Publishing Data through the Data Commons

The Data Commons publishes data to our own repository at  datacommons.cyverse.org as well as external repositories. All data published to CyVerse Curated Data receive a permanent identifier (PID) in the form of a DOI (Digital Object Identifier) or ARK (Archival Resource Key) and are expected to be stable and permanent. Data published to the Community Released folder do not have PIDs, and may be changed or  removed at any time. All data published to the Data Commons is expected to have at least minimal metadata. The sections below provide more information on each type of data publication available through CyVerse. For more details on the range of data sharing options in CyVerse, see the CyVerse Data Policy and Data Commons User Agreement.

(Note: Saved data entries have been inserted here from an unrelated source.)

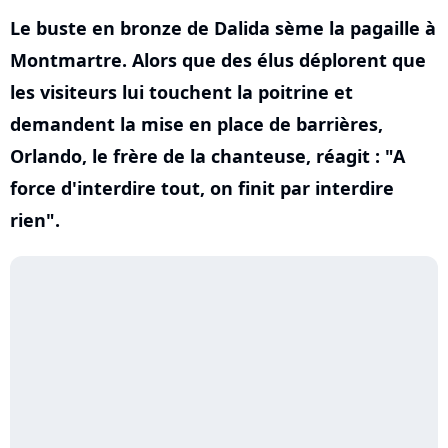
Le buste en bronze de Dalida sème la pagaille à
Montmartre. Alors que des élus déplorent que
les visiteurs lui touchent la poitrine et
demandent la mise en place de barrières,
Orlando, le frère de la chanteuse, réagit : "A
force d'interdire tout, on finit par interdire
rien".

Publishing CyVerse Curated Data

Data publication to CyVerse Curated Data a service offered for datasets that are intended to be stable and permanent. For  CyVerse Curated Data, the Data Commons provides landing pages, permanent DOIs or ARKs, and the requirement to include an open data license. Permanent identifiers allow data to have a stable location on the web so that other users can always find them, along with the information that makes them understandable, citable, and reusable.  An open data license is important to allow others to reuse your data, but it does not exclude users from the obligation to correctly cite your data.

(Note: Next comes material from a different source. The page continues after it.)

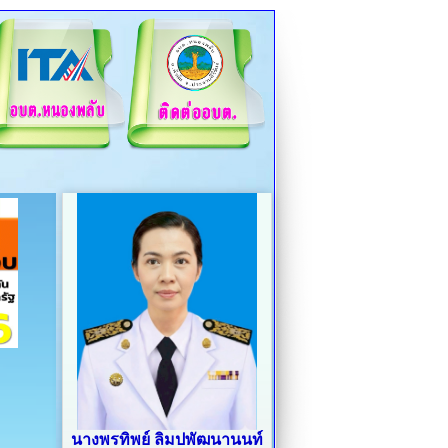
นางพรทิพย์ ลิมปพัฒนานนท์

For more information about whether or not CyVerse Curated Data is right for your dataset, the difference between DOIs an ARKs, and other questions, see the Permanent Identifier FAQs page and the Data Commons Policy.

When you are ready to publish, see the quickstart on how to request a DOI.

Publishing Community Released Data

Community Released Data folders are available for evolving datasets that individuals or communities want to make available as quickly as possible for research and reuse. Community Released Data are intended for datasets that are growing or changing frequently or that may not need long-term preservation. Data can transition from Community Released Data to CyVerse Curated Data by requesting a DOI or ARK.

To prepare your community data for pubic release, see Preparing Community Released Data Folders.

Publishing to external repositories

Currently, the CyVerse users can publish data directly to the NCBI Sequence Read Archive (SRA) and the NCBI Whole Genome Shotgun (WGS) archive. To suggest additional repositories to publish to, contact us.

To submit your files directly from CyVerse to the SRA, see the NCBI Sequence Read Archive (SRA) Submission (Workflow Tutorial).

To submit your files directly from CyVerse to WGS archive, see the NCBI Whole Genome Shotgun (WGS) Submission Tutorial.